Vacuum Line Question - Color Codes

Discussion in 'Fox 5.0 Mustang Tech' started by bretamo, Dec 15, 2007.

  1. I need help understanding which color vacuum line to hook into at the passenger side harness from the back of the upper intake. Also I need to know which color to hook the EGR into.

    The passenger side harness has lines colored Red, Green, White, and Black.

    There is a vacuum line from the back of the upper intake that goes into this harness - so which color line on the passenger side harness does this go into?

    There is a vacuum line from the passenger side harness to the EGR - what color is the line that would go to the EGR?

    I have the smog pump removed, so I will plug all the other lines on the passenger side harness.

    I have referenced a vacuum diagram, but it does not have the color of the lines mentioned.

    Thanks in advance
  2. Set the magnification on the browswer at 200% and you can see the colors.

    You will still be better off using the diagram from Tmoss (diagram designer) & Stang&2Birds (website host) Everyone should bookmark this site.
  4. JRICHTER WROTE: "Set the magnification on the browswer at 200% and you can see the colors. "

    I appreciate this advise, but it doesn't hit the mark because I can't find a diagram with the colored vacuum lines. Do you have the exact link of the diagram with the colored lines? I found several links on that website, and did not see a diagram with he colored lines from the passenger side harness.

    You may find my question crazy, but I'm looking for an answer about the how Ford typically used colored vacuum lines (particularly which one connects to the upper intake, and which routes to the EGR) not for a general diagram of the vacuum system.

    This will help me on time and I won't have to break the harness all apart and turn into sherlock holmes on which parts those lines are routing too.

    Thank you for your help.
  5. II can help you in a very simple manner. Ditch the color coded lines. They are useless if you are not going to an auto
    show where everything must be in factory new condition.
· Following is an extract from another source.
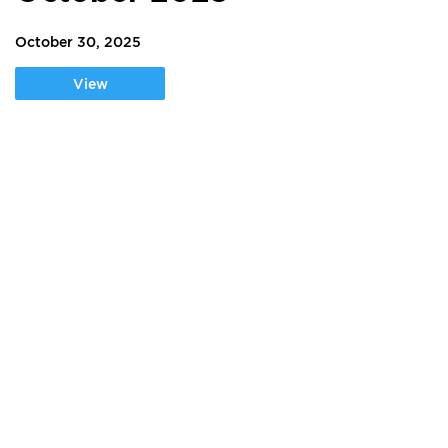
October 30, 2025
View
    EGR plumbing: One line from any of the vacuum ports on the intake manifold to the bottom vacuum port of the EVR
    (electronic vacuum regulator) mounted on the rear of the passenger side strut tower. One line from the top vacuum
    port on the EVR to the EGR (exhaust gas recirculation) control valve mounted on the throttle body spacer.

    Just in case here’s a tech note on the EGR system.
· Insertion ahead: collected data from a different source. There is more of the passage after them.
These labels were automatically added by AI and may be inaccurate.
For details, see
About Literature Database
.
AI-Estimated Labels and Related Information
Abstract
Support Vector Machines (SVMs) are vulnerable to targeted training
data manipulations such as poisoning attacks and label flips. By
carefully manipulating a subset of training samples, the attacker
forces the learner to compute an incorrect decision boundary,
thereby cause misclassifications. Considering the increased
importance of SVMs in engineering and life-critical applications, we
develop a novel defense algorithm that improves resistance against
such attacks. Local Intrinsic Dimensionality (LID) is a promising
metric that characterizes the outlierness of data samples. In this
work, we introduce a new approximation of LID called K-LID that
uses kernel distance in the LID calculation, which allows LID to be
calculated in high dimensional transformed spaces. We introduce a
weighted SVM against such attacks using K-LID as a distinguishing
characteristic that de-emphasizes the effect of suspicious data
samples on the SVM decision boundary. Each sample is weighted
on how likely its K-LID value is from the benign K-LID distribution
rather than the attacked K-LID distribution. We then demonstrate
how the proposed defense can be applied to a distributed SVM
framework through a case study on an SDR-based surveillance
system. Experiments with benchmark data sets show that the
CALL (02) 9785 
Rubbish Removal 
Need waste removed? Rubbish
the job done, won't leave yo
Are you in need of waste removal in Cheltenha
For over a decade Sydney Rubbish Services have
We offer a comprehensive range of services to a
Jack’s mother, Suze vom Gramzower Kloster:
    Some basic theory to clarify how things work is in order…

    The EGR shuts off at Wide Open Throttle (WOT), so it has minimal effect on performance. The addition of exhaust gas
    drops combustion temperature, increases gas mileage and reduces the tendency of the engine to ping. It can also reduce
    HC emissions by reducing fuel consumption. The primary result of EGR usage is a reduction in NOx emissions.

    The EGR system has a vacuum source (line from the intake manifold) that goes to the EVR, computer operated electronic
    vacuum regulator. The EVR is located on the back of the passenger side shock strut tower. The computer uses RPM, Load
    and some other factors to tell the EVR to pass vacuum to open the EGR valve. The EGR valve and the passages in the heads
    and intake manifold route exhaust gas to the EGR spacer (throttle body spacer). The EGR sensor tells the computer how far
    the EGR valve is open. Then computer adjusts the signal sent to the EVR to hold, increase or decrease the vacuum.
    The computer adds spark advance to compensate for the recirculated gases and the slower rate they burn at.
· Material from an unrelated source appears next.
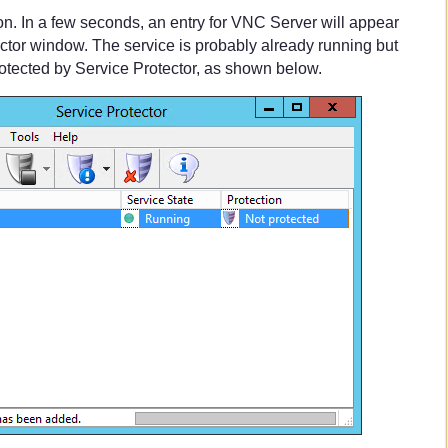
on. In a few seconds, an entry for VNC Server will appear
ector window. The service is probably already running but
protected by Service Protector, as shown below.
    There should be no vacuum at the EGR valve when at idle. If there is, the EVR (electronic vacuum regulator) mounted
    on the backside of the passenger side wheelwell is suspect. Check the vacuum line plumbing to make sure the previous
    owner didn’t cross the vacuum lines.

    Diagram courtesy of Tmoss & Stang&2birds. (the diagram says 88 GT, but the EGR part is the same for 86-93 Mustangs)

    The EGR sensor is basically a variable resistor, like the volume control on a radio. One end is 5 volt VREF power from the
    computer (red/orange wire). One end is computer signal ground (black/white), and the middle wire (brown/lt green) is
    the signal output from the EGR sensor. It is designed to always have some small voltage output from it anytime the
    ignition switch is the Run position. That way the computer knows the sensor & the wiring is OK. No voltage on
    computer pin 27 (brown/lt green wire) and the computer thinks the sensor is bad or the wire is broken and sets code 31.
    The voltage output can range from approximately .6-.85 volt.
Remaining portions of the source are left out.